The architect of the Treaty settlements process, Sir Douglas Graham, says resolving the Tuhoe claim will be among the most difficult attempted.
Negotiations have been teetering on the edge of disaster after Prime Minister John Key said ownership of Te Urewera National Park was off the table.
Ownership of 212,673ha is a bottom line for the tribe.
Sir Douglas was at the helm of negotiations in the 1990s when first Tainui and then Ngai Tahu signed deeds of settlement.
He said Tuhoe were now "victims" of those settlements because his Government had said national parks were out of bounds during negotiations. That set the precedent, and if broken could see the possibility of deeds being relitigated.

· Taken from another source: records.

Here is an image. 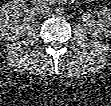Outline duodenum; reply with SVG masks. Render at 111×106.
Returning a JSON list of instances; mask_svg holds the SVG:
<instances>
[{
  "label": "duodenum",
  "instance_id": "410a0bca",
  "mask_svg": "<svg viewBox=\"0 0 111 106\" xmlns=\"http://www.w3.org/2000/svg\"><path fill=\"white\" fill-rule=\"evenodd\" d=\"M60 2H70V0H61Z\"/></svg>",
  "mask_w": 111,
  "mask_h": 106
}]
</instances>
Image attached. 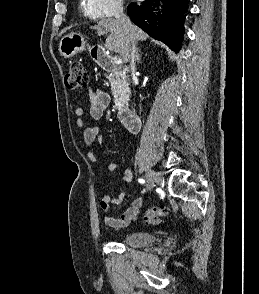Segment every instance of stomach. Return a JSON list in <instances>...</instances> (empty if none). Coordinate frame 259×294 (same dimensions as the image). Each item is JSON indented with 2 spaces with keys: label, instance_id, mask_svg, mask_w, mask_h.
<instances>
[{
  "label": "stomach",
  "instance_id": "obj_1",
  "mask_svg": "<svg viewBox=\"0 0 259 294\" xmlns=\"http://www.w3.org/2000/svg\"><path fill=\"white\" fill-rule=\"evenodd\" d=\"M85 50L84 37L77 32H71L60 40L59 52L64 58H71Z\"/></svg>",
  "mask_w": 259,
  "mask_h": 294
}]
</instances>
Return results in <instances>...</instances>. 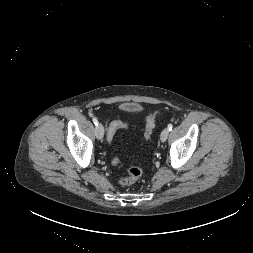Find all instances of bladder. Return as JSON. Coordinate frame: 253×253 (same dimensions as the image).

"You can't wreck the country [financially] because one group has said this is their bottom line."
He said he admired both major players in this settlement, but it was possibly the most difficult ever dealt with.
"I would say [Treaty Negotiations Minister] Christopher Finlayson is a reasonable bloke and so is [Tuhoe chief negotiator] Tamati Kruger. They should go away together. Maybe wander up and down the beach, go to the Bahamas. Maybe Lake Waikaremoana.
"Yes. I have no idea how they're going to solve this one."
Asked whether the return of a national park in the Northern Territory this month by an Australian state could be a precedent for these negotiations, Sir Douglas said that should not happen.
"What they do doesn't matter. We've got our own path and we've got to stick to it."
Mr Kruger said Crown officials and tribal leaders had been planning a trip to Australian national parks to see how indigenous ownership worked.
"Like our clean green image, our record on indigenous issues - that we're so far ahead of Australia - it looks a little tarnished."
He said Tuhoe did not accept that other tribes would automatically take the Government back to court, but the Government was talking as if that was a given.